:: TASK OBJECTIVE ::
In the listing that follows, count the lines that include "Kurdistan", and answer with the total alone.

:: SOURCE MATERIAL ::

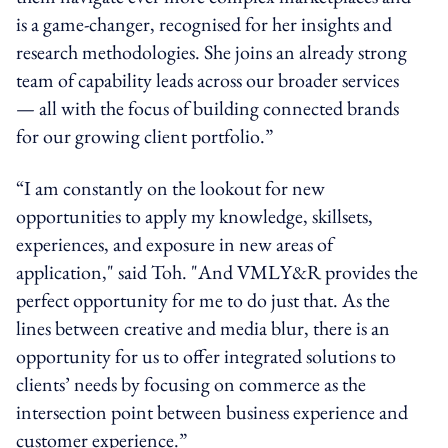
is a game-changer, recognised for her insights and
research methodologies. She joins an already strong
team of capability leads across our broader services
— all with the focus of building connected brands
for our growing client portfolio.”
“I am constantly on the lookout for new
opportunities to apply my knowledge, skillsets,
experiences, and exposure in new areas of
application," said Toh. "And VMLY&R provides the
perfect opportunity for me to do just that. As the
lines between creative and media blur, there is an
opportunity for us to offer integrated solutions to
clients’ needs by focusing on commerce as the
intersection point between business experience and
customer experience.”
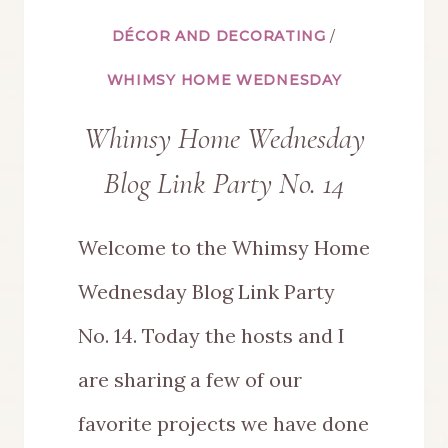
DÉCOR AND DECORATING
/
WHIMSY HOME WEDNESDAY
Whimsy Home Wednesday
Blog Link Party No. 14
Welcome to the Whimsy Home
Wednesday Blog Link Party
No. 14. Today the hosts and I
are sharing a few of our
favorite projects we have done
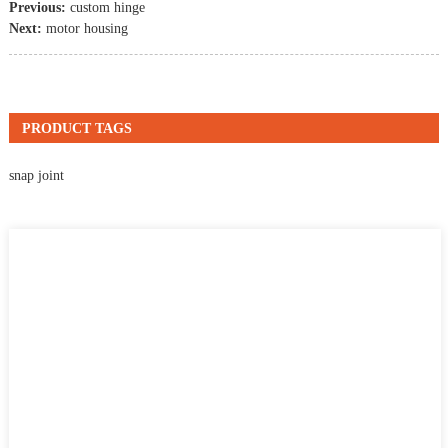
Previous:
custom hinge
Next:
motor housing
PRODUCT TAGS
snap joint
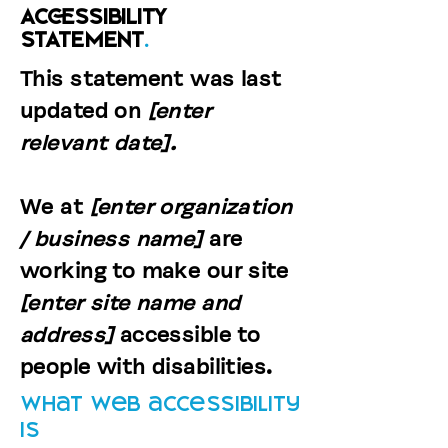
ACCESSIBILITY
STATEMENT
.
This statement was last
updated on
[enter
relevant date].
We at
[enter organization
/ business name]
are
working to make our site
[enter site name and
address]
accessible to
people with disabilities.
What web accessibility
is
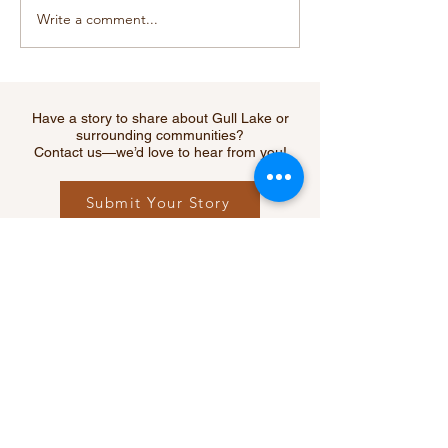
Write a comment...
Cougar Sighting Near
RCMP Warns of
Webb Sparks Safety
Increase in Fata
Reminder for Southwest
Collisions Acr
Residents
Saskatchewan 
Creek Among H
Have a story to share about Gull Lake or
Hit
surrounding communities?
Contact us—we’d love to hear from you!
Submit Your Story
Let's Connect
Questions, ideas, or feedback?
We’d love to hear from you.
Contact Us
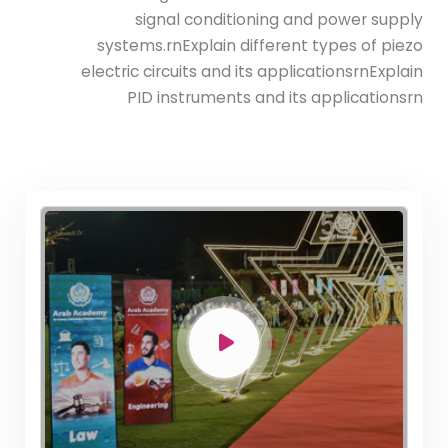
signal conditioning and power supply
systems.rnExplain different types of piezo
Bachelor Degree in Mechanical
electric circuits and its applicationsrnExplain
Engineering (Refrigeration & Air
PID instruments and its applicationsrn
Conditioning Engineering)
Mechanical Engineering Program
(Automotive) Academic Program
(Curriculum) 144 Cr. Hr. / 8
Semesters
Mechanical Engineering Program
(Mechatronics) Academic Program
(Curriculum) 144 Cr. Hr. / 8
Semesters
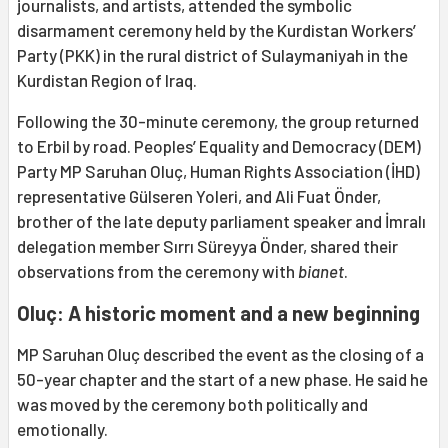
journalists, and artists, attended the symbolic
disarmament ceremony held by the Kurdistan Workers’
Party (PKK) in the rural district of Sulaymaniyah in the
Kurdistan Region of Iraq.
Following the 30-minute ceremony, the group returned
to Erbil by road. Peoples’ Equality and Democracy (DEM)
Party MP Saruhan Oluç, Human Rights Association (İHD)
representative Gülseren Yoleri, and Ali Fuat Önder,
brother of the late deputy parliament speaker and İmralı
delegation member Sırrı Süreyya Önder, shared their
observations from the ceremony with
bianet
.
Oluç: A historic moment and a new beginning
MP Saruhan Oluç described the event as the closing of a
50-year chapter and the start of a new phase. He said he
was moved by the ceremony both politically and
emotionally.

:: RESPONSE ::
2